On one delivery run, a man came up me as I stood outside the van, clearly drunk. He asked if he could ask me a question. ‘Why are they doing this?’, he said, close to tears. For several minutes, he just continued to ask – ‘we didn’t do anything to them. We just wanted to be part of Europe. Nothing else. Why are they doing this? Maybe you understand?’. This scene took place in the shadow of his block of flats, with no electricity or running water and half the windows broken from shock waves. I couldn’t respond, and eventually one of his neighbours led him away.
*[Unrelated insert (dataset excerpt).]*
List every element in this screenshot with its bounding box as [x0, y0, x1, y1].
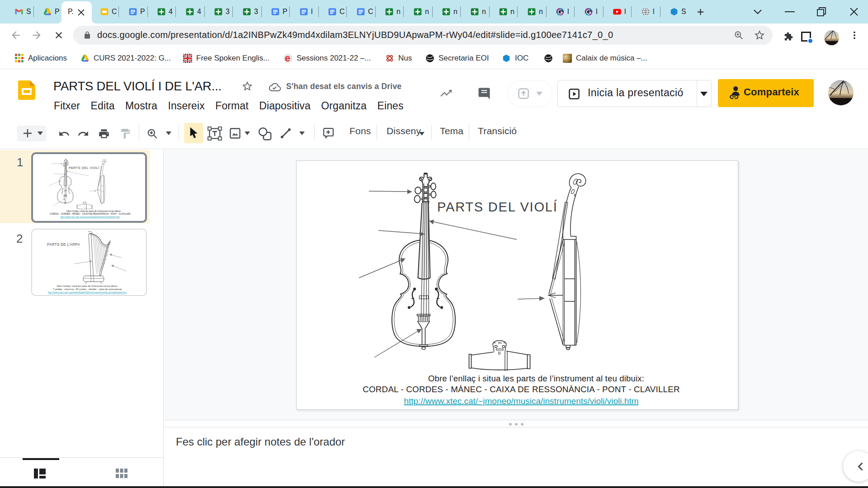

On our way back to Lviv, we passed through Irpin and Bucha, small suburban towns outside Kyiv now infamous for the massacres which happened there early in the war. It was pointed out to us that the populations of the towns had expanded significantly after 2014, as internally displaced people from the Donbas region had fled there from Russian proxies – an important reminder that whilst we generally think of this war as having begun on 24th February, it has actually been going on for eight years. In Irpin, Ukrainian railways has created temporary accommodation for some of those whose homes were shelled in sleeper wagons. The road out of Bucha is lined with mass graves, from which they are continuing to exhume bodies months after liberation.
Over the past few days, we have had two more ambulances arrive from the UK, filled with water purification tablets and high-quality medical supplies. Another will come over the coming days, bringing our total to nine. We want to especially thank the Angela Scott and Fieldrose Charitable Trust, Nicola Shulman and Mulgrave Properties, and Peter Morris and Howard Tenens Logistics Ltd, for their generous donations which enabled us to purchase this fleet, as well as Tro Da Medical Consultancy, for assisting with the cargo. We are so lucky to have the support we do, and I implore you all to continue to be generous in your donations. I have written before about the fears surrounding autumn and winter, and our time in Kharkiv has made clear quite how real those fears are. People will freeze and starve in their homes, and thousands more will inevitably leave the country. We need to be prepared, both in terms of our work in Przemyśl supporting those who leave, and our work in Kharkiv, helping to look after those who stay. As always, you can donate via our PayPal, for the quickest way to get money directly to those who need it, or via our JustGiving if you are able to claim GiftAid.
Scenes of destruction in Kharkiv.
Food and medicine deliveries in Kharkiv.
Receiving certificates in Irpin as a thanks for the ambulance we provided them with a couple of months ago.